Jala schaut auf ihre eigenen Füße. Die könnten da gut hineinpassen.
Wie echte Turboturnschuhe sehen die bunten Dinger da oben aus, findet Jala. Sie mag dieses Wort: Turboturnschu-he! Ein Junge aus ihrer Klasse nennt seine Lieblingsturn-schuhe so. Weil er damit wie ein Wirbelwind umherspringen kann. Witzige Wörter wie „Turboturnschuhe“ merkt sie sich sofort.
Jala hat festgestellt, dass es in der deutschen Sprache von seltsamen Wörtern nur so wimmelt. Noch immer lernt sie jeden Tag neue dazu. Auch langweilige Wörter. Aber „Turbo-turnschuhe“ – das ist kein langweiliges Wort.
Hopp und hui und hopp und hui … – so lässt Jala nun auch ihre nackten Füße mit schnellen Bewegungen in die Luft fliegen. Lustige Turbofüße, denkt sie und lacht.
Nun hat Jala keine Lust mehr, länger auf den Stufen vor der Tür sitzen zu bleiben. Hüpfen und springen will sie, nicht nur mit den Füßen, sondern mit Armen und Beinen, mit Bauch und Popo.

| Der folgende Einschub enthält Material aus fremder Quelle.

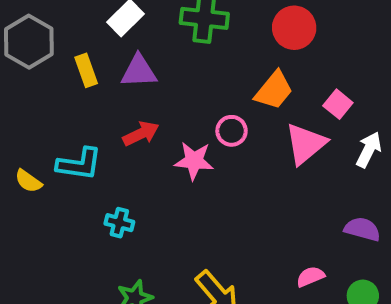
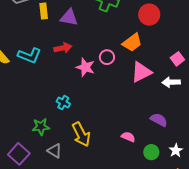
pink square: (338, 104) -> (177, 59), moved
white arrow: (369, 150) -> (171, 82), turned -132
cyan cross: (119, 223) -> (63, 103), moved
pink semicircle: (310, 277) -> (128, 137), turned 32

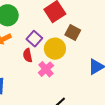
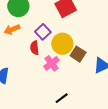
brown square: (73, 32) -> (78, 54), moved

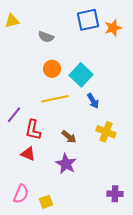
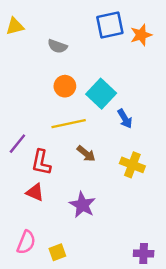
blue arrow: (93, 101) -> (125, 119), moved
brown arrow: (69, 137) -> (86, 154), moved
purple cross: (115, 194) -> (144, 254), moved

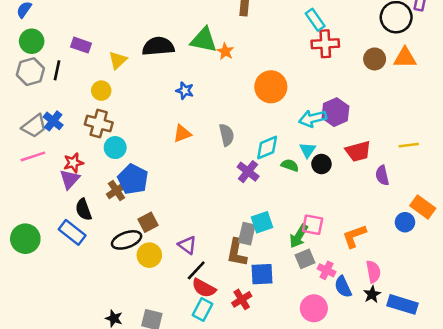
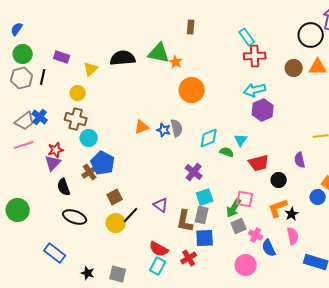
orange circle: (271, 87) -> (192, 90), moved
blue star: (185, 91) -> (164, 130), moved
cyan arrow: (313, 118) -> (255, 90), moved
red trapezoid: (358, 151) -> (259, 163), moved
black circle: (321, 164) -> (279, 180), moved
purple cross: (248, 172) -> (194, 172), moved
blue rectangle: (72, 232) -> (55, 253), moved
gray rectangle: (247, 234) -> (202, 215), moved
black ellipse: (127, 240) -> (75, 217), moved, turned 40
purple triangle: (187, 245) -> (161, 205), moved
black line: (196, 270) -> (131, 215), moved
black star: (372, 294) -> (292, 214), moved

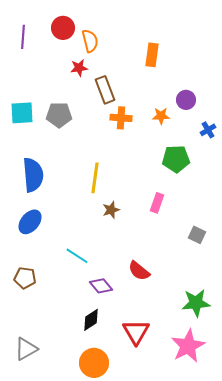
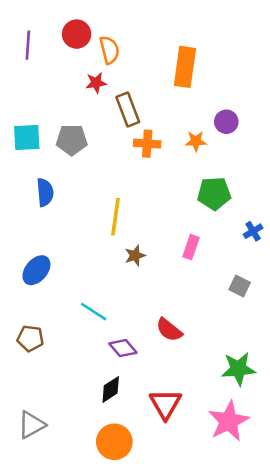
orange rectangle: (152, 55) -> (185, 67), size x1.4
blue cross: (208, 130) -> (253, 231), moved
blue semicircle: (33, 175) -> (45, 192), moved, size x0.7

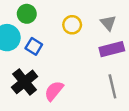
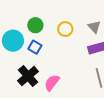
green circle: (27, 14) -> (35, 25), moved

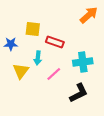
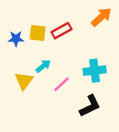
red rectangle: (55, 42) -> (62, 31), moved, turned -48
blue star: (11, 44) -> (16, 39), moved
cyan arrow: (38, 58) -> (43, 66), turned -136

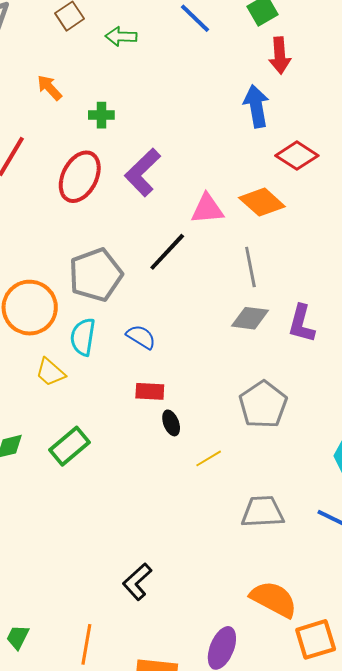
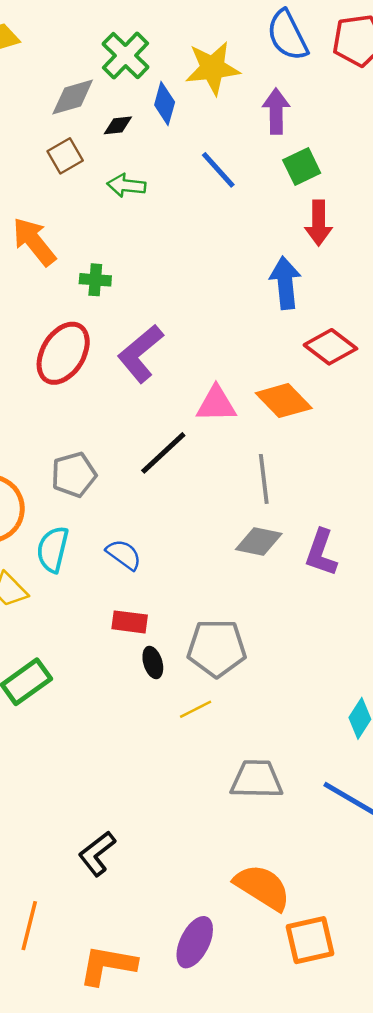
orange arrow: (49, 88) -> (34, 242), size x1.5
gray pentagon: (96, 275) -> (74, 475), size x0.7
gray pentagon: (263, 404) -> (217, 648), moved, turned 30

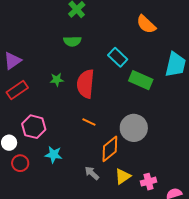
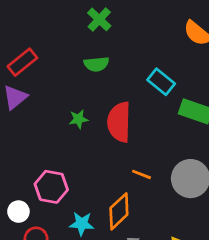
red rectangle: (17, 90) -> (22, 62), moved
orange line: (89, 122) -> (142, 174), moved
orange diamond: (110, 149) -> (119, 211), moved

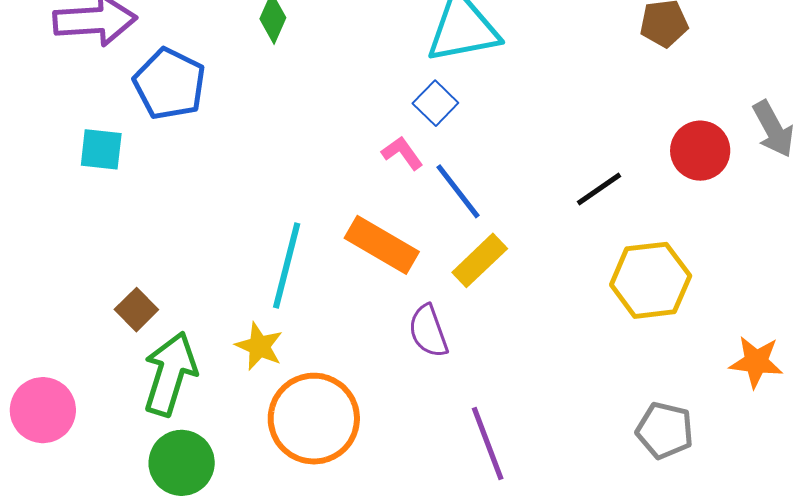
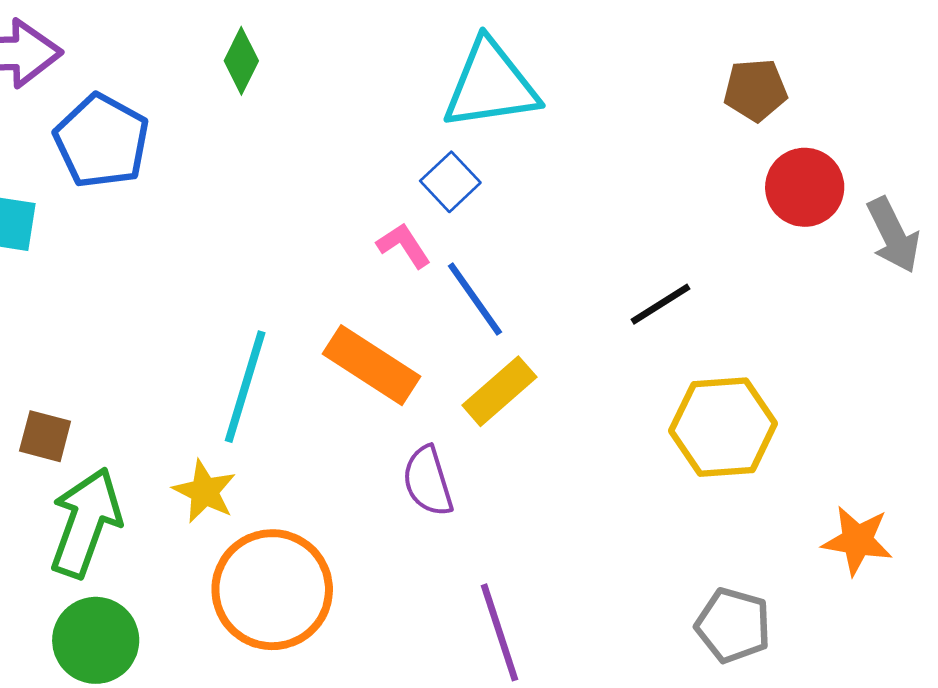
red circle: (700, 151) -> (805, 187), moved
brown square: (136, 310) -> (45, 436), turned -33

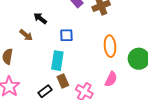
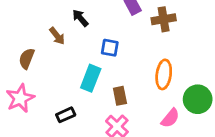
pink semicircle: (111, 79) -> (170, 118), moved
brown rectangle: (63, 81) -> (120, 96), moved

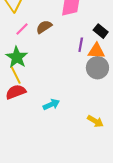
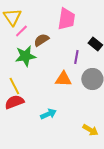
pink line: (22, 29) -> (21, 31), moved
orange triangle: (96, 51) -> (63, 79), moved
green star: (17, 57) -> (25, 56), moved, turned 30

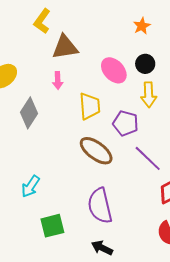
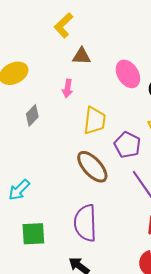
brown triangle: (65, 47) -> (81, 56), size x0.7
pink ellipse: (114, 70) -> (128, 74), moved
gray diamond: (29, 113) -> (32, 115), size x0.7

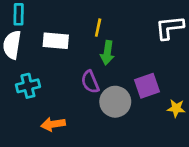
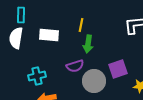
purple semicircle: (90, 82) -> (75, 66), turned -84
cyan cross: (28, 86) -> (37, 76), moved

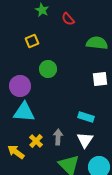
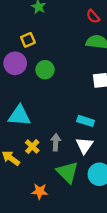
red semicircle: (68, 19) -> (93, 16), moved
purple circle: (20, 86) -> (15, 63), moved

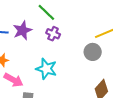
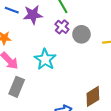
gray circle: (93, 52) -> (81, 34), moved

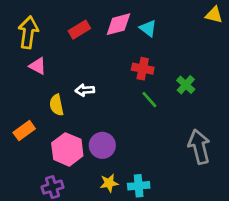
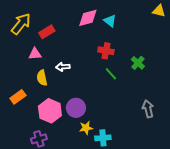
red rectangle: (79, 30) -> (47, 32), moved
yellow arrow: (28, 32) -> (21, 24), turned 30
pink triangle: (38, 66) -> (35, 54), moved, turned -32
gray arrow: (199, 147) -> (148, 109), size x0.7
yellow star: (109, 183) -> (86, 128), moved

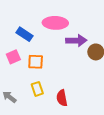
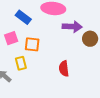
yellow rectangle: (37, 89) -> (21, 63), moved
red semicircle: (62, 98) -> (64, 69), moved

Beim Aufstehen schaut sie noch einmal hoch zu den Schuhen an der Leine. Und dann hinunter auf ihre Füße: Jalas Füße! Die sind stark. Die kennen sich aus mit langen Wegen. Mit den Füßen kommt sie turboschnell bis ans Ende der Straße. Zum Spielplatz!
Balancieren und klettern auf den Geräten, Seilen und Balken – das kann Jala mit ihren Füßen nämlich auch. Und bestimmt warten dort ihre Freundinnen und Freunde schon auf sie.
Denn gemeinsam Kunststücke ausprobieren, Zirkus spielen und Geschichten erfinden – dazu braucht man ganz verschiedene Füße: kleine und große, flinke und langsame, übermütige und vorsichtige, schwarze und weiße, tanzende und schlafende Füße.
Das geht nur miteinander richtig gut.